The freshman legislator from Texas’s 20th congressional district understands this well: His grandmother arrived in this country as a young orphan; he graduated from Stanford University and Harvard Law School.
At the Truman Dinner, Muslims, Protestants, Roman Catholics, Jews, and atheists, Latinos, Anglos, Asians, and African-Americans mingled sociably. The Democrats are clearly the party of a colorful big tent, home to labor, dreamers, women’s organizations, teachers, environmentalists, businessmen and women, and activists.
It’s lavender, too; gays have long been welcome here.

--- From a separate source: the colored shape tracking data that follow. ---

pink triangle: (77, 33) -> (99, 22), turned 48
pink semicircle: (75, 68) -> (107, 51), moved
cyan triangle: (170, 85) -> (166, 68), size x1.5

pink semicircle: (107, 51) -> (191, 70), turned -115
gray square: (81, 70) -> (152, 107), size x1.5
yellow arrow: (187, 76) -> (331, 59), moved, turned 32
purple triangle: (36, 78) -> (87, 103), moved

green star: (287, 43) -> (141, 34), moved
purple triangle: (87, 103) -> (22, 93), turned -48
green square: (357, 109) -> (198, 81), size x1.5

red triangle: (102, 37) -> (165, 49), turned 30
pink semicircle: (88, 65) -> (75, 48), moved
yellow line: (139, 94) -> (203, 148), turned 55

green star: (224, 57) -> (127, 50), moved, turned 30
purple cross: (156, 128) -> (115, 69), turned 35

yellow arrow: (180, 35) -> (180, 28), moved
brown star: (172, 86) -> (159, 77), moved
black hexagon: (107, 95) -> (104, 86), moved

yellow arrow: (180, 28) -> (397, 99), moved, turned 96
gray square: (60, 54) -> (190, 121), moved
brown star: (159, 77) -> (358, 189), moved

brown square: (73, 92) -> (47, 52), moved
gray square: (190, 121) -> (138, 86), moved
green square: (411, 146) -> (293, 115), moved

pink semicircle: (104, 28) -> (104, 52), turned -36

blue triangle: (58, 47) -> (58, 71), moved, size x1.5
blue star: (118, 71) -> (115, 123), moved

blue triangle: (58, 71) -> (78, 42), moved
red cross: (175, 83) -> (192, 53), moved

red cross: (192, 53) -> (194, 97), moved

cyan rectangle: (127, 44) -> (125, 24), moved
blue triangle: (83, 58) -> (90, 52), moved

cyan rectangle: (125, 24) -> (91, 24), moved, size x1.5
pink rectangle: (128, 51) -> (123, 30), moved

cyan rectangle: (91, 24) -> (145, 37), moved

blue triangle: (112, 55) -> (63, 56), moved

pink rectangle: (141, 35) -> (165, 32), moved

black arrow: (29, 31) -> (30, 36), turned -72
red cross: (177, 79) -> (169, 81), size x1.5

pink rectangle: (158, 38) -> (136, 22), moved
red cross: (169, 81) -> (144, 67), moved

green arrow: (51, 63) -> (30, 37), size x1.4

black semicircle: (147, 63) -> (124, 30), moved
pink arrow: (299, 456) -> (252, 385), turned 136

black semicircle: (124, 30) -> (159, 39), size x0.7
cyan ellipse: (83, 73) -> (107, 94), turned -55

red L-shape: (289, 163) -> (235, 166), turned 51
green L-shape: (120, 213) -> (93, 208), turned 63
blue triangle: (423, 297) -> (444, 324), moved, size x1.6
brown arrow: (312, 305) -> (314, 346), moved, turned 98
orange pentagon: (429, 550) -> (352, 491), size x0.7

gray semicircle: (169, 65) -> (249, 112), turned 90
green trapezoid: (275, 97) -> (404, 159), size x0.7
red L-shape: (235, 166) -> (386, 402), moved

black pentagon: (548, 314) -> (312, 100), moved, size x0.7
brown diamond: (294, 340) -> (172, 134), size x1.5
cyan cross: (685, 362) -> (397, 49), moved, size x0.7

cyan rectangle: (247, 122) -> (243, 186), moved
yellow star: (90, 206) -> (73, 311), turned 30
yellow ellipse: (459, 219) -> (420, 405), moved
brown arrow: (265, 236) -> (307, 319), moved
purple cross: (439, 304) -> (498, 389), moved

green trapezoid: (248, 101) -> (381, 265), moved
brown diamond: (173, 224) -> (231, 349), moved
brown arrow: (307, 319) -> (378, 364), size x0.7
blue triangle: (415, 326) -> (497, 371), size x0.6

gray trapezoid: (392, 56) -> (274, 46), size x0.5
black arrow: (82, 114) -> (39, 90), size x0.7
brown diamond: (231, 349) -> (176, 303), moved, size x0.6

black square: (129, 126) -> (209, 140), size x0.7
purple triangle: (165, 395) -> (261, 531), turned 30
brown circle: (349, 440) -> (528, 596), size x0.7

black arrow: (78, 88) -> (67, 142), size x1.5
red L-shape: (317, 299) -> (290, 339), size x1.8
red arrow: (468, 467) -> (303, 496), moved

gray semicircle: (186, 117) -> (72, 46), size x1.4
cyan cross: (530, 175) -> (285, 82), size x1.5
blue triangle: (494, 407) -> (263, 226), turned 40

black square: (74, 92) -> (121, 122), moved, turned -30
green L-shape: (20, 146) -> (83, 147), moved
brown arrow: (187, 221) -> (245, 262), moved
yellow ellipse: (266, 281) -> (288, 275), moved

Fresh from his recent experience amid the Tea Party’s “pack of wolves,” as he described it, during the government shutdown in Washington, D.C., Castro pointed out that the Democrats stayed unified and strong and fought back against the chaos of a continued government shutdown. That, he said, is what distinguishes the two parties: “We don’t always agree, but we believe in working together.”
On another evening, I visited Santa Ana for a gathering of the Progressive Democrats of America, a grass roots PAC that fosters the ideals of peace and justice.
One of the speakers was Tom Hayden – yes, that Tom Hayden, who spoke in favor of “heartfelt activism.” With the 50th anniversary of the Free-Speech Movement approaching, Hayden looked to have mellowed, his hair gray conservatively short.
Before sex, drugs, and, possibly, rock ‘n’ roll sent the activism of the 1960s into ill repute, Hayden reminded us of the ideals of what mattered then and still does: social and economic justice for ordinary Americans and an end to costly, unproductive confrontations, whether the failed domestic war against drugs or the “sending of U.S. troops abroad into wars impossible to win.” (Hayden lobbied fiercely against attacking Syria.)
The stated goal of the DPOC is “turning Orange County blue one voter at a time.” Orange County has more registered Democrats than San Francisco, and the number is rising. The party ain’t perfect but it beats the heck out of the GOP’s politics of fear and loathing. I argue that the country’s interests are best reflected by and served via the Democratic Party’s 50 shades of blue.